**Instructions for the task**
The lines to transcribe begin with the one containing "Find all instances" and end with the last line below; reproduce them exactly, without the pictures.
Top of Data in this exercise
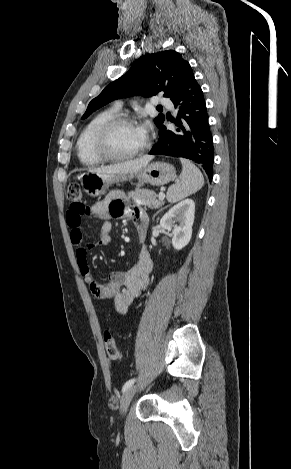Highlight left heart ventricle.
<instances>
[{"instance_id": "b2bd125f", "label": "left heart ventricle", "mask_w": 291, "mask_h": 469, "mask_svg": "<svg viewBox=\"0 0 291 469\" xmlns=\"http://www.w3.org/2000/svg\"><path fill=\"white\" fill-rule=\"evenodd\" d=\"M145 141L136 125L121 124L112 133L111 148L117 154H128L141 148Z\"/></svg>"}]
</instances>
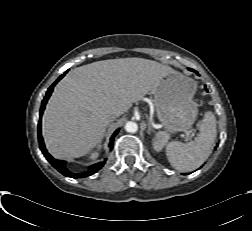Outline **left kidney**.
Here are the masks:
<instances>
[{
	"label": "left kidney",
	"instance_id": "obj_1",
	"mask_svg": "<svg viewBox=\"0 0 252 231\" xmlns=\"http://www.w3.org/2000/svg\"><path fill=\"white\" fill-rule=\"evenodd\" d=\"M167 141V136L164 134L157 135V137L154 139L153 146L156 151H161L163 146L165 145Z\"/></svg>",
	"mask_w": 252,
	"mask_h": 231
}]
</instances>
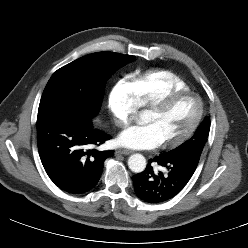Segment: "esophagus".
Listing matches in <instances>:
<instances>
[{
    "instance_id": "esophagus-1",
    "label": "esophagus",
    "mask_w": 248,
    "mask_h": 248,
    "mask_svg": "<svg viewBox=\"0 0 248 248\" xmlns=\"http://www.w3.org/2000/svg\"><path fill=\"white\" fill-rule=\"evenodd\" d=\"M131 151L126 150V149H119L115 151V154H123V155H129Z\"/></svg>"
}]
</instances>
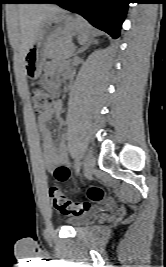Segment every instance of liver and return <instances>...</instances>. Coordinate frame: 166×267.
Returning <instances> with one entry per match:
<instances>
[{"label":"liver","instance_id":"1","mask_svg":"<svg viewBox=\"0 0 166 267\" xmlns=\"http://www.w3.org/2000/svg\"><path fill=\"white\" fill-rule=\"evenodd\" d=\"M61 9L49 4H22L18 6V29L14 37L21 57H25L35 41L41 22Z\"/></svg>","mask_w":166,"mask_h":267}]
</instances>
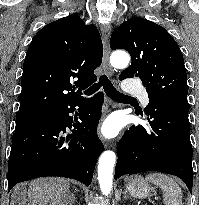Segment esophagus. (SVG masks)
I'll use <instances>...</instances> for the list:
<instances>
[{
  "label": "esophagus",
  "mask_w": 199,
  "mask_h": 205,
  "mask_svg": "<svg viewBox=\"0 0 199 205\" xmlns=\"http://www.w3.org/2000/svg\"><path fill=\"white\" fill-rule=\"evenodd\" d=\"M101 31H102L103 43H104V54H103L102 66L105 72L111 77L114 73V70L109 63V56H110L109 38L111 33L110 25L104 24L101 27ZM106 147L114 149L116 147V144L114 142H108L106 144Z\"/></svg>",
  "instance_id": "34e87169"
}]
</instances>
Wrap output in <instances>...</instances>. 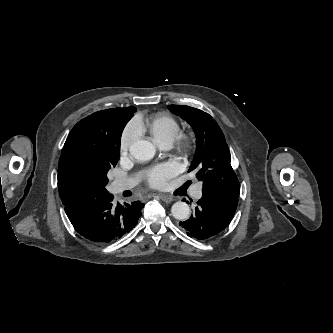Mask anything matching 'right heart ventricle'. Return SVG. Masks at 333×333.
<instances>
[{
  "label": "right heart ventricle",
  "mask_w": 333,
  "mask_h": 333,
  "mask_svg": "<svg viewBox=\"0 0 333 333\" xmlns=\"http://www.w3.org/2000/svg\"><path fill=\"white\" fill-rule=\"evenodd\" d=\"M147 129L158 144L173 143L181 133L180 123L168 114H157L147 124Z\"/></svg>",
  "instance_id": "1"
}]
</instances>
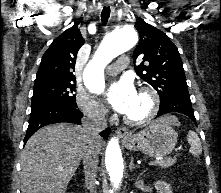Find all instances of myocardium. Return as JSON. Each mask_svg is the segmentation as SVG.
Here are the masks:
<instances>
[{"label":"myocardium","instance_id":"f54148a6","mask_svg":"<svg viewBox=\"0 0 221 193\" xmlns=\"http://www.w3.org/2000/svg\"><path fill=\"white\" fill-rule=\"evenodd\" d=\"M139 94L146 96L149 99V109L147 112L138 118L124 117V121L131 126H140L151 121L158 112L159 109V96L157 92L150 86H142L139 90Z\"/></svg>","mask_w":221,"mask_h":193}]
</instances>
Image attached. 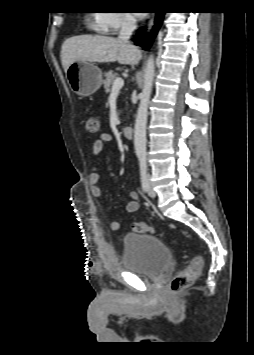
Bottom of Data in this exercise
**Response area**
Find all instances of myocardium. Return as JSON. Each mask_svg is the segmentation as SVG.
Here are the masks:
<instances>
[{"label":"myocardium","instance_id":"f54148a6","mask_svg":"<svg viewBox=\"0 0 221 193\" xmlns=\"http://www.w3.org/2000/svg\"><path fill=\"white\" fill-rule=\"evenodd\" d=\"M139 94L146 96L149 99V109L147 112L138 118L124 117V121L131 126H140L151 121L158 112L159 109V96L157 92L150 86H142L139 90Z\"/></svg>","mask_w":221,"mask_h":193}]
</instances>
Image attached. 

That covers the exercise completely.